Eu sei dona Amélia, eu vim correndo

avisar à senhora que o seu filho está lá no campinho, ele

está caído lá atrás do gol e o nariz dele está sangrando

muito.

Santo Deus! O que foi que aconteceu com

ele? Aposto que se meteu em alguma briga.

Sei não, dona Amélia, mas acho que foi

briga mesmo. Ouvi falar que aquele criolão da rua de baixo

passou correndo por aqui e que estava com a camisa toda

suja de sangue.

Conheço aquele peste, é o bola sete, não

é? Aquele negro desbocado que só vive falando palavrão aí

na rua, mas deixa estar se ele machucou meu filho vai ter

que se ver com o meu marido, traste dos infernos!

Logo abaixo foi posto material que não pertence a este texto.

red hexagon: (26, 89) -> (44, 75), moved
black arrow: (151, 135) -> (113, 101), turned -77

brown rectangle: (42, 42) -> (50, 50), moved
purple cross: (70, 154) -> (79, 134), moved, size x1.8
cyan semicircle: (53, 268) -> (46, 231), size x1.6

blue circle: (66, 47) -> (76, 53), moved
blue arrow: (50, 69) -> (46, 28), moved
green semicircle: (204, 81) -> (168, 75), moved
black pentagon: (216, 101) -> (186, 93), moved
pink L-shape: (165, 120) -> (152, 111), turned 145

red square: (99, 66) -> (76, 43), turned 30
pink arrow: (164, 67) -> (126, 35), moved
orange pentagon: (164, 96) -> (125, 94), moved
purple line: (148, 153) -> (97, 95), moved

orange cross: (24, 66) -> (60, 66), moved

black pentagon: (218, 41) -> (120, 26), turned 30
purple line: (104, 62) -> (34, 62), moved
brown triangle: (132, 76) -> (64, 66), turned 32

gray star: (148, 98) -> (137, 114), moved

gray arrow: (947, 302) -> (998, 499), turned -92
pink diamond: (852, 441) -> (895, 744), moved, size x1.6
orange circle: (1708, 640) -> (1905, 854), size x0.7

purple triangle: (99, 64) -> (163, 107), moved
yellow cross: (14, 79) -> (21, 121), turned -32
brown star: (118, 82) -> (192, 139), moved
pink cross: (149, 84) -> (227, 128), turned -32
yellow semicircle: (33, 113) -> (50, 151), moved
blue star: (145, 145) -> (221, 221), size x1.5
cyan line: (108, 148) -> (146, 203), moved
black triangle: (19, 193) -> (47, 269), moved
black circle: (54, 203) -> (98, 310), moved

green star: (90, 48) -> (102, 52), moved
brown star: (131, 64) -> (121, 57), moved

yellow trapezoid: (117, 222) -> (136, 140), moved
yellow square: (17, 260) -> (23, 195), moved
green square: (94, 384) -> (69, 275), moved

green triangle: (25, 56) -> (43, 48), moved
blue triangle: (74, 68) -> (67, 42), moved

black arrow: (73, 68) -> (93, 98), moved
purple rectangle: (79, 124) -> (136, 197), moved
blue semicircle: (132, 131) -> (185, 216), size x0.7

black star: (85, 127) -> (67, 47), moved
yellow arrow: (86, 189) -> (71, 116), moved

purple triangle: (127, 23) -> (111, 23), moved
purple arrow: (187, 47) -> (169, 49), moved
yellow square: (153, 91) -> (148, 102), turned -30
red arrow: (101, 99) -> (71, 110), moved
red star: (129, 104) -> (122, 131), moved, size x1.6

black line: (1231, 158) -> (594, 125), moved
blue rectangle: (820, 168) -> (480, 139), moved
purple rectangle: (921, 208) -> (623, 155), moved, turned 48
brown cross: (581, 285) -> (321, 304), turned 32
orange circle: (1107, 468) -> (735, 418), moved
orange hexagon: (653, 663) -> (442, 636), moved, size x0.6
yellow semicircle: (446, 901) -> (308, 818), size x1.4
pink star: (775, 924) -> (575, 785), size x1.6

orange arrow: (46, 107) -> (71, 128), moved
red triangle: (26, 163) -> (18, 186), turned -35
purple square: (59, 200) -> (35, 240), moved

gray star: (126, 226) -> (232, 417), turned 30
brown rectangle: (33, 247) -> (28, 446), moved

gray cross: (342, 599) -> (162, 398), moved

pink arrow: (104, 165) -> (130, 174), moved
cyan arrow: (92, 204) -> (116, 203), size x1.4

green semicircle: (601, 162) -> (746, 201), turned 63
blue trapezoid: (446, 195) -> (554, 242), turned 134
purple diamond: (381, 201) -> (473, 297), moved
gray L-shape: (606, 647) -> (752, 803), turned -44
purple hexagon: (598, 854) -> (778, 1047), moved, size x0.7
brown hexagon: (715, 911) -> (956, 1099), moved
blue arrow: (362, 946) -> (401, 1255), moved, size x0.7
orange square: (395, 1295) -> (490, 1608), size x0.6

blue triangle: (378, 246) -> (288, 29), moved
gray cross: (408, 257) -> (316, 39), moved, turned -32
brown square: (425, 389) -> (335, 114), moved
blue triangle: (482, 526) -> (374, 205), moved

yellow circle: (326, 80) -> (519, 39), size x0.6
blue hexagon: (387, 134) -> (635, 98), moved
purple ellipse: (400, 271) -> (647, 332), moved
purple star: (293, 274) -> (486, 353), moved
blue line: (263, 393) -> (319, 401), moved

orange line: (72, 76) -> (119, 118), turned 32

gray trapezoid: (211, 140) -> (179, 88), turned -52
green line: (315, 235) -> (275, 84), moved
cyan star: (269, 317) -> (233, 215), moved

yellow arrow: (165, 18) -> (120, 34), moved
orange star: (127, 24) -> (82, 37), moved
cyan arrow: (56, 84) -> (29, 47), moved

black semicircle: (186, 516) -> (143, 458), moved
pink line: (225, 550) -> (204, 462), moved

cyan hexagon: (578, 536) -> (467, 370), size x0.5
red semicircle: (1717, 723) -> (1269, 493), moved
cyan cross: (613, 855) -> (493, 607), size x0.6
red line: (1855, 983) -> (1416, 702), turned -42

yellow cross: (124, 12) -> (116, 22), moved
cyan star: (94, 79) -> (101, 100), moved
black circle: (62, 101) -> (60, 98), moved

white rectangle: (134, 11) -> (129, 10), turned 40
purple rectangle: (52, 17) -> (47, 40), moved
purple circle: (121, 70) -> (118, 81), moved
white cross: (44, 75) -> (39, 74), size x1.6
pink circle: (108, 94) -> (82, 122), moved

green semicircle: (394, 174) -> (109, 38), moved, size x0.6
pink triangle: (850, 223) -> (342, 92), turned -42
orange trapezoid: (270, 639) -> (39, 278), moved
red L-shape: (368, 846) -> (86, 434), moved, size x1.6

É ele mesmo, dona Amélia, aquele crioulo

não é flor que se cheira vive sempre aprontando aqui na

rua.

Espera um pouco, Nélio, vou tirar as

panelas do fogo e já volto, você vai comigo até o

campinho?

Vou sim, dona Amélia, mas vamos de-

pressa porque minha mãe já deve estar me procurando.

Ai, meu Deus! Esse moleque acaba com a

minha saúde, esse danado ainda vai acabar comigo.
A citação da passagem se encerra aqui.